A chance to invest in students’ hostels

Students at Bugema University gate. The university presents real estate opportunities for people looking to invest around a students’ community. Photos by Tony Mushoborozi

What you need to know:

  • On top of the opportunities posed by the university, the neighbouring town of Busiika, which is hardly three kilometres away, is now the go-to place for motorsport.
  • The town attracts thousands of revellers on track-days and that is changing the economy of the surrounding villages for miles around. That means that small business premises such as shops or guest houses can still make money around here.

While Bugema University is one of the better-known universities in Uganda, the land around the campus is surprisingly affordable. An acre of land in a two-mile radius of the university goes for as low as Shs20m.
A standard plot of 50 feet by 100 feet goes for as low as Shs6m. For a university village just 30 kilometres outside Kampala, it is hard to imagine how this is the case.

What is not that hard to imagine, however, is that this will be the very last time that land here will be within the purchasing range of most Ugandans. To try and figure out why such prime land is so cheap, we may have to first take a general scan of Bugema University.

The university
Bugema University is technically off the grid even when it is just 33 kilometres north of Kampala city. Unlike most universities, which are located in urban centres, this particular one is located in a quiet village of Kalagala in Bamunanika, Luwero District.

The road to the university is the less-known Gayaza-Namulonge Road.
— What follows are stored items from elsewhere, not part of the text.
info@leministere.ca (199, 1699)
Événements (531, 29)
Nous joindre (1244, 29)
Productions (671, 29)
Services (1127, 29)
Less-known because if you have no business in Namulonge Agricultural Research Institute or villages of Bulemezi, you will likely not travel by this road. This, therefore, keeps Bugema University out of the radar of many.
This winding tarmac road goes northwards from Gayaza and precipitously ends in Namulonge like a footpath to the lake.

The untouched farmland
All along the way, little mud roads branch off to the untouched farming villages of central Uganda.
Bugema is one of these quiet villages, except it has a university to boast about.

Though the history of this university goes as far back as 1948, when it was set up to train pastors for the Seventh Day Adventist church, its growth has only accelerated in the last decade or so. For instance, as recently as the year 2000, Bugema’s student population was a measly 800.
Just eight years ago, in 2010, it became a chartered university. Though it has several campuses across the country, today the student population at the Bugema campus stands at close to 3000 students.
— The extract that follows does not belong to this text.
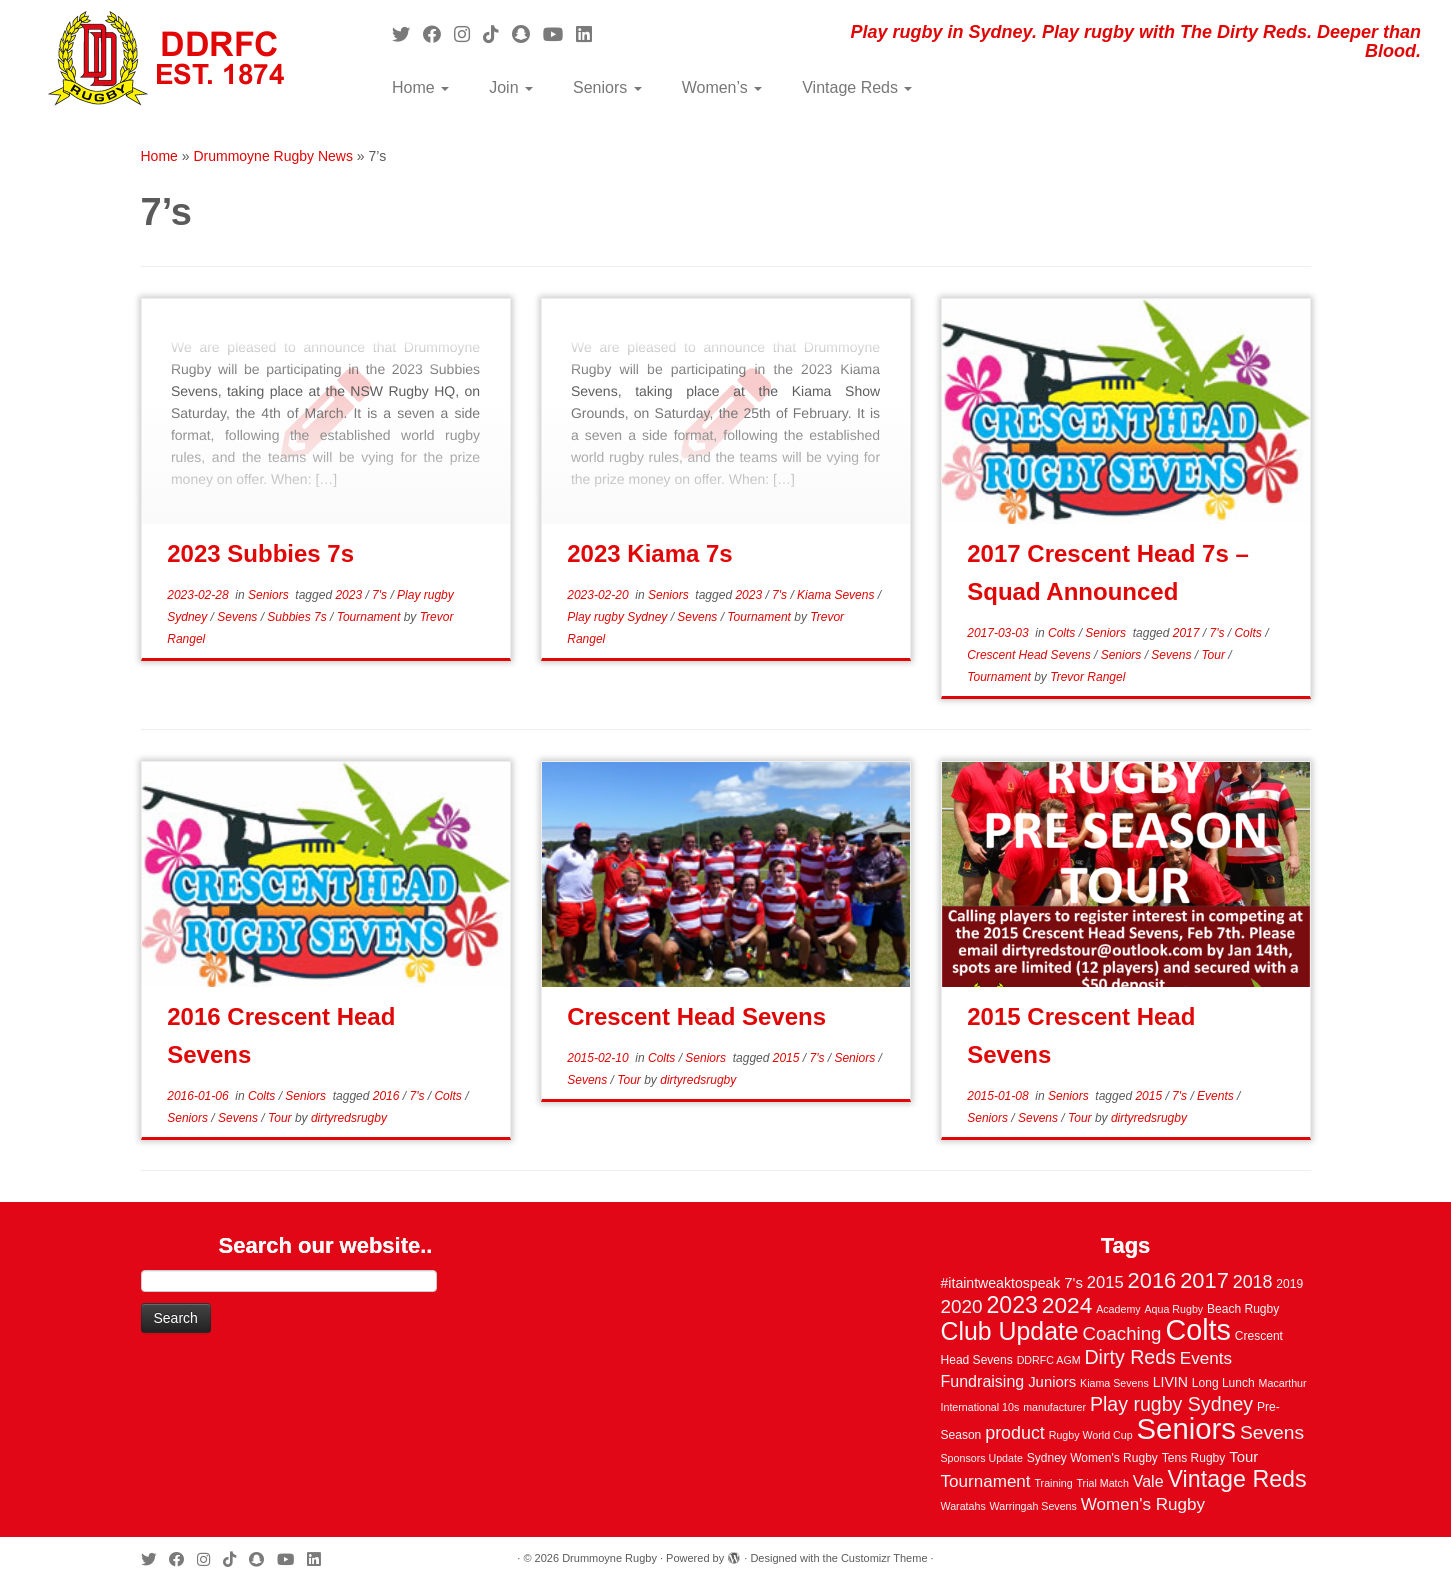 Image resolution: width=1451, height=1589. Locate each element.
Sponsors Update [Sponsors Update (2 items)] (982, 1458)
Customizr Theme (884, 1558)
Such is the dramatic way the university’s population has grown in such a short time.
There are lots of business opportunities in this area, with ready clientele in the student community.
Anywhere within a five kilometre radius should be fine,” says Peter Byamugisha, a property broker in the area.

A small community in one of the newly occupied parts of Bugema.

Accommodation investment
As expected, the university cannot house this increasing number of students in its hostels. There is huge business opportunity for private student’s hostels, on top of a host of other businesses.
“There are students’ hostels in the neighbouring trading centres of Busiika and Kiziri that are flooded with students.
“One of the hostels is some six kilometres towards Namulonge, and it is not short of tenants,” says Joshua Kiyimba, a former student of the university.
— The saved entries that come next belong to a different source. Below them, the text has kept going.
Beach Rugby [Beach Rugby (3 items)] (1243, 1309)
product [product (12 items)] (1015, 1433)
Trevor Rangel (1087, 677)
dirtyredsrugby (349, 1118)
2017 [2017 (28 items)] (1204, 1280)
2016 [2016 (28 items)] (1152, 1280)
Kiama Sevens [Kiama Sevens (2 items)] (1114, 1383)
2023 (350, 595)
It can be expected that Bugema is at the cusp of becoming a booming economy. Any Ugandan town that is lucky to have a major university in its precincts tends to be more socially vibrant and financially desirable. There is an undeniable multiplier effect that comes with thousands of students living together in a radius of two square kilometres. They have to eat. They have to drink. There clothes have to be washed. Bugema’s time is now.

A case in point
Ishaka trading centre in Bushenyi is one such example. Just 15 years ago, it was a pale block of shops surviving on a lackluster banana trade and milk production. Its glory days as a beloved home-away-from-home for the Uganda People’s Congress were long gone.

It was just another trading centre in the countryside struggling with poverty. The biggest conversation starter was the drought because everyone here was a farmer who just happened to live on the main road.
Then Kampala International University opened a branch in the area in 2004. Everything changed. Today, just 14 years later, Ishaka is the most important town in the greater Bushenyi area. Big storeyed buildings have since sprung up everywhere, most of which are students’ hostels of course. Businesses are doing fine and this former trading center is now a fully-fledged urban centre. There is an exciting buzz around the town.

Invest now
Bugema University is expanding and the more that happens, the more students it will take. There is a health centre that the university is using for its nursing courses.
There is a vocational school and secondary school. All this means that the land around the university is effectively prime. It is against that background that we would like to encourage you to buy land in the general area of Bugema. This is for anyone who has always wanted to invest in students’ hostels but was always encumbered by steep land prices.

It is for that person who has always wished they had a plot of land around Makerere when the student explosion happened in the late 90s and resulted in big business for hostels.
It is for you who wants to buy land for resale, as a way to grow your money. Thank us later.